INSTABILITIES IN DYNAMICAL SYSTEMS
University Of Chicago, Chicago IL
Investigators
Abstract
In this project instabilities in dynamical systems will be studied. In dynamical systems the way in which a system obeying some fixed rules evolves over time is studied. The long term behavior of a deterministic dynamical system may be chaotic and unpredictable. Such behavior is termed "instability". An example is the well-known butterfly effect, where there is a sensitive dependence on the initial conditions in which a small change of the initial state of a system may lead to huge differences in later states. The proposed research will study instabilities of systems arising in classical mechanics and general relativity. The goal is to understand how the instability occurs and to quantify its properties. Another goal is to discover unknown phenomena based on a new understanding of instability mechanisms. The proposed projects fall into the following three different fields. The first project is to study Hamiltonian systems using symplectic methods.

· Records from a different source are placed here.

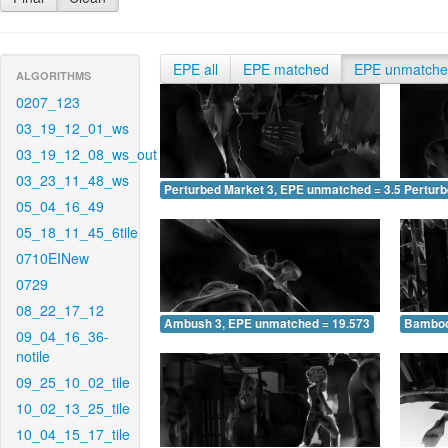
EPE all
EPE matched
EPE unmatch
ALGORITHMS
0207_123
03_19_12_01_ws
03_19_12_08_ws_out
03_23_11_48_ws
Perturbed Market 3, EPE unmatched = 3.554
Pertur
05_04_16_49
05_18_11_45_6tile
0710EINew
0729
08_22_17_12
Ambush 3, EPE unmatched = 19.573
Bamboo
09_04_16_36-
notile
09_25_10_02_tile
10_02_13_25_tile
10_04_15_17_tile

This will be a continuation of previous work. It includes finding periodic orbits and homoclinic or heteroclinic orbits satisfying certain topological constraints in non-convex Hamiltonian systems. The next project is to try to use the methods of proving Arnold diffusion to study systems in general relativity. The interest is in showing Arnold diffusion in a perturbed Kerr-de Sitter metric and the physical meaning of Arnold diffusion in this setting is the Penrose process for energy and angular momentum extraction from black hole. In the last project the PI and his collaborators will use a general dynamical system without Hamiltonian structure to produce positive Lyapunov exponents in concrete systems with the help of small random perturbations. In particular, for two dimensions the methods show positive Lyapunov exponents for a randomly perturbed standard map.